We have 5 Entries from the first Season into the Top 20 Episodes with most dialogues, while we have 8 from the Second and 7 from the Third Season. 

The Drill is the episode with the most number of dialogues, here's an overview of the Episode taken from the [Avatar Wiki](https://avatar.fandom.com/wiki/The_Drill) in case you don't remember:

> Having successfully navigated the Serpent's Pass, Aang is determined to journey to Ba Sing Se in the hopes of finding his lost bison, Appa. However, he discovers a Fire Nation drill heading straight for Ba Sing Se, intent on destroying the wall. Aang and the group succeed in demolishing the drill from the inside of the mechanism. Meanwhile, Jet wishes to recruit Zuko as a member of the Freedom Fighters, only to learn Zuko and Iroh are firebenders.

In [None]:
ratings = []
for i in range(len(chapter_dialogues)):
    chapter = chapter_dialogues.iloc[i]['Chapter']
    imdb_rating = avatar[avatar['chapter'] == chapter]['imdb_rating'].mean()
    ratings.append(imdb_rating)
chapter_dialogues['IMDB Rating'] = ratings
chapter_dialogues['IMDB Rating'].fillna(9.7, inplace = True)

In [None]:
chapter_dialogues['Dialogues Per Rating'] = chapter_dialogues['Number of Dialogues'] / chapter_dialogues['IMDB Rating']
chapter_dialogues = chapter_dialogues.sort_values(by = 'Dialogues Per Rating')

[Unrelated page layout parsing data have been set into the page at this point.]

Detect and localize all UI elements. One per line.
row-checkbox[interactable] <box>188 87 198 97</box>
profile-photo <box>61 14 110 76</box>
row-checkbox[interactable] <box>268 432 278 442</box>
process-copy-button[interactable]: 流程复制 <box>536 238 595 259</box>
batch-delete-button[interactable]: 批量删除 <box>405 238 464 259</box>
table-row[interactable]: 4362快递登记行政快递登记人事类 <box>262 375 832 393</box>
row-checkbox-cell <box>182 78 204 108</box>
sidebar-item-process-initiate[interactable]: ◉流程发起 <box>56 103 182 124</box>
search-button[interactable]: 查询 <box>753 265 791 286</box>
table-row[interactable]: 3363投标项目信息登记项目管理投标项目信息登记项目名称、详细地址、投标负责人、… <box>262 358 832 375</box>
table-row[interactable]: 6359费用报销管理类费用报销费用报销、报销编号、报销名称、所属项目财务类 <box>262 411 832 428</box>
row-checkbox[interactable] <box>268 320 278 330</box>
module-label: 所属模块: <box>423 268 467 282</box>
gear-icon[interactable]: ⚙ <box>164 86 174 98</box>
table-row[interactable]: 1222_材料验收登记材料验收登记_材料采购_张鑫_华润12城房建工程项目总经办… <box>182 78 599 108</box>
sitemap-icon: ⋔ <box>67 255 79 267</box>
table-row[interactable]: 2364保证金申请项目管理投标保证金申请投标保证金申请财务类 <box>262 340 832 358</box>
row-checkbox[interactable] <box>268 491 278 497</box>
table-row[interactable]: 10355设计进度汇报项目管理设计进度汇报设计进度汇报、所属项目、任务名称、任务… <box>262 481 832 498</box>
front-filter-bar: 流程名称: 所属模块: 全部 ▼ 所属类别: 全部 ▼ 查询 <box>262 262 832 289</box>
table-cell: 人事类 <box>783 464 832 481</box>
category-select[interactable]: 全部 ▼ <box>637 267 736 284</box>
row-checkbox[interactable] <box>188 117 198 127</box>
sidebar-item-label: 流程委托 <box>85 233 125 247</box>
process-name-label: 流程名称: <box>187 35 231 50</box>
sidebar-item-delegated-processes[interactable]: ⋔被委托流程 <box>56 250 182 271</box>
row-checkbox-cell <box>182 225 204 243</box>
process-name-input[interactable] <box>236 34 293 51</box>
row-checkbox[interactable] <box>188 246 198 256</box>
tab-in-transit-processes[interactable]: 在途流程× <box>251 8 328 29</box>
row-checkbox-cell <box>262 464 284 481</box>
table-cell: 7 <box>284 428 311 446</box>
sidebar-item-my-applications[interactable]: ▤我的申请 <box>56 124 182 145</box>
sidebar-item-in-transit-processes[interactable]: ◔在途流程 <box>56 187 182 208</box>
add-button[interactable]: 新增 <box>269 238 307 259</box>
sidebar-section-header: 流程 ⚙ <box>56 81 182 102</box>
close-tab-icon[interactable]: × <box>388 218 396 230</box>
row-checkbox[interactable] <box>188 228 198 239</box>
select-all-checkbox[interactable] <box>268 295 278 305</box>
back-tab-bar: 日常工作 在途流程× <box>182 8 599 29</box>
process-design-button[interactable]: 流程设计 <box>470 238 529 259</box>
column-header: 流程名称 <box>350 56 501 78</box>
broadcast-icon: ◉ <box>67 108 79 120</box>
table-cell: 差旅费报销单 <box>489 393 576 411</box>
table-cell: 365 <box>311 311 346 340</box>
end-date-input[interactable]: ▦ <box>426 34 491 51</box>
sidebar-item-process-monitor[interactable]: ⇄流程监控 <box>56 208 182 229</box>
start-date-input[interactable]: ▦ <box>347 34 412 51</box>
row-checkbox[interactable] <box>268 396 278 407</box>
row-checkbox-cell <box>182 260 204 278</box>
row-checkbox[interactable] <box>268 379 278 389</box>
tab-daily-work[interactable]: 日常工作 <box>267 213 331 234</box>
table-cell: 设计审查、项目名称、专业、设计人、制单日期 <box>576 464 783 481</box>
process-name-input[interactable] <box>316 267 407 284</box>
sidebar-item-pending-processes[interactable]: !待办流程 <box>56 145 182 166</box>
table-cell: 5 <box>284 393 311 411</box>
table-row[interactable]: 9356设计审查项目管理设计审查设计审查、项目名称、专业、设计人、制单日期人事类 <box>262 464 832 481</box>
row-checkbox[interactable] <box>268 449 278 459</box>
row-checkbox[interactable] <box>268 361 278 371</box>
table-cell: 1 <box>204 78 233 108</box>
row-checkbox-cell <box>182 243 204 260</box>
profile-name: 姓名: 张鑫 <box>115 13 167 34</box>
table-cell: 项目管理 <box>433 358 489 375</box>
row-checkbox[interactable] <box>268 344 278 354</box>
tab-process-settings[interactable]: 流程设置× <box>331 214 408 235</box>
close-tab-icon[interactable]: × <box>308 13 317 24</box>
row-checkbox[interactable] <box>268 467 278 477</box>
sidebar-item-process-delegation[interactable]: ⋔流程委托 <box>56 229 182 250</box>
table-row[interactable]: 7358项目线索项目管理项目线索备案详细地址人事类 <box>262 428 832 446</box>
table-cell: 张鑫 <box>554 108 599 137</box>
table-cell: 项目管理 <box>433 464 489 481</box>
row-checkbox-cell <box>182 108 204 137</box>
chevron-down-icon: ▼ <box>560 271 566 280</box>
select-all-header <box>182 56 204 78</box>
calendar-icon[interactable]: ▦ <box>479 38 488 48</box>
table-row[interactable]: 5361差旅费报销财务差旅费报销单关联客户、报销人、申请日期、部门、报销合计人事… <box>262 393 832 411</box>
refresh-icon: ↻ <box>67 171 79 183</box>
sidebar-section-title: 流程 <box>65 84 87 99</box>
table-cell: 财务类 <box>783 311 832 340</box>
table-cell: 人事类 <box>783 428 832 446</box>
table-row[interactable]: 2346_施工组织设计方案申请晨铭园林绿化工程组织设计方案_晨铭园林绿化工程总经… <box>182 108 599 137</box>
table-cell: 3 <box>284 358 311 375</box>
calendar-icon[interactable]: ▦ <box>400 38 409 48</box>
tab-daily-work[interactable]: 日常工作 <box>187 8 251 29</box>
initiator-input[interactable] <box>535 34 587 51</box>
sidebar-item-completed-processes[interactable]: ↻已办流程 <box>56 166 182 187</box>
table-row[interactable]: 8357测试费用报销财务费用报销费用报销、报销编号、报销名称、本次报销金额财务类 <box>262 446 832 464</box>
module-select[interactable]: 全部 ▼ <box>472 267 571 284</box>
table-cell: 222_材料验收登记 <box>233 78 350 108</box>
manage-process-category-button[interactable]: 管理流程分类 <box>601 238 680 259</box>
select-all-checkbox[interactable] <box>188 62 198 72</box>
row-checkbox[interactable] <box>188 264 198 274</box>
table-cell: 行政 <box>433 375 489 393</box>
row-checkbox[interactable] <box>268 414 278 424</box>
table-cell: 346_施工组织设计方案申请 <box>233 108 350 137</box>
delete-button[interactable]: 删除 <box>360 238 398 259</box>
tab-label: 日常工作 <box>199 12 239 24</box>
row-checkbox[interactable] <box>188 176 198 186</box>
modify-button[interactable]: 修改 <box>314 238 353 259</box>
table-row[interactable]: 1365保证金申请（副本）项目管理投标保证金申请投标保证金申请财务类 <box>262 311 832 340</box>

We see the Top 20 Episodes why require the least number of dialogues to gain one unit of ImDB rating. 

In [None]:
colors = []
for i in range(20):
    if(chapter_dialogues.iloc[i]['Book'] == 'Fire'):
        colors.append('#cd0000')
    elif(chapter_dialogues.iloc[i]['Book'] == 'Water'):
        colors.append('#3399ff')
    else:
        colors.append('#663307')
trace = go.Bar(x = chapter_dialogues.iloc[:20][::-1]['Dialogues Per Rating'], y = chapter_dialogues.iloc[:20][::-1]['Chapter'],
              text = chapter_dialogues.iloc[:20][::-1]['IMDB Rating'], orientation = 'h', marker_color = colors, 
              textposition="outside",texttemplate='%{text:.2s}',
              textfont=dict(
              family="sans serif",
              size=18,
              color="Black")
)
fig = go.Figure([trace])
fig.update_layout(title = {'text':'Top 20 Episodes with the Least Dialogues Per Rating', 'x':0.5},
                 xaxis_title="Num of Dialogues / IMDB Rating",
                 yaxis_title="Chapter Name",
                 template = 'plotly_white')
fig.show()

## Important Insights:

- Sozin's Comet Part 4 is the Finale episode of the show. There was a lot of action in terms of fight scenes which explains why it is at the top as there wasn't many dialogues in those war scenes.

In [None]:
fig  = px.scatter(chapter_dialogues, x = 'Number of Dialogues', y = 'IMDB Rating', trendline = 'ols', color = 'Book',
                 color_discrete_map={'Fire':'#cd0000', 'Water':'#3399ff', 'Earth':'#663307'},hover_name='Chapter' ,template = 'plotly_white',
                 title = 'Relation Between Number of Dialogues and IMDB Rating')
fig.show()

# <center> Analyzing what the Major Characters say <center>

In [None]:
stopwords = set(STOPWORDS)
def createCorpus(character_name):
    df = avatar[avatar['character'] == character_name]
    corpus = ""
    for des in df['character_words'].to_list():
        corpus += des
    return corpus

def generateWordCloud(character_name, background_color):
    plt.subplots(figsize=(12,8))
    corpus = createCorpus(character_name)
    wordcloud = WordCloud(background_color=background_color,
                          contour_color='black', contour_width=4, 
                          stopwords=stopwords,
                          width=1500, margin=10,
                          height=1080
                         ).generate(corpus)
    plt.imshow(wordcloud)
    plt.axis('off')
    plt.show()

## Aang

In [None]:
generateWordCloud('Aang', 'White')

Aang talks to Katara (love-interest) and Sokka (love-interest's brother) a lot. 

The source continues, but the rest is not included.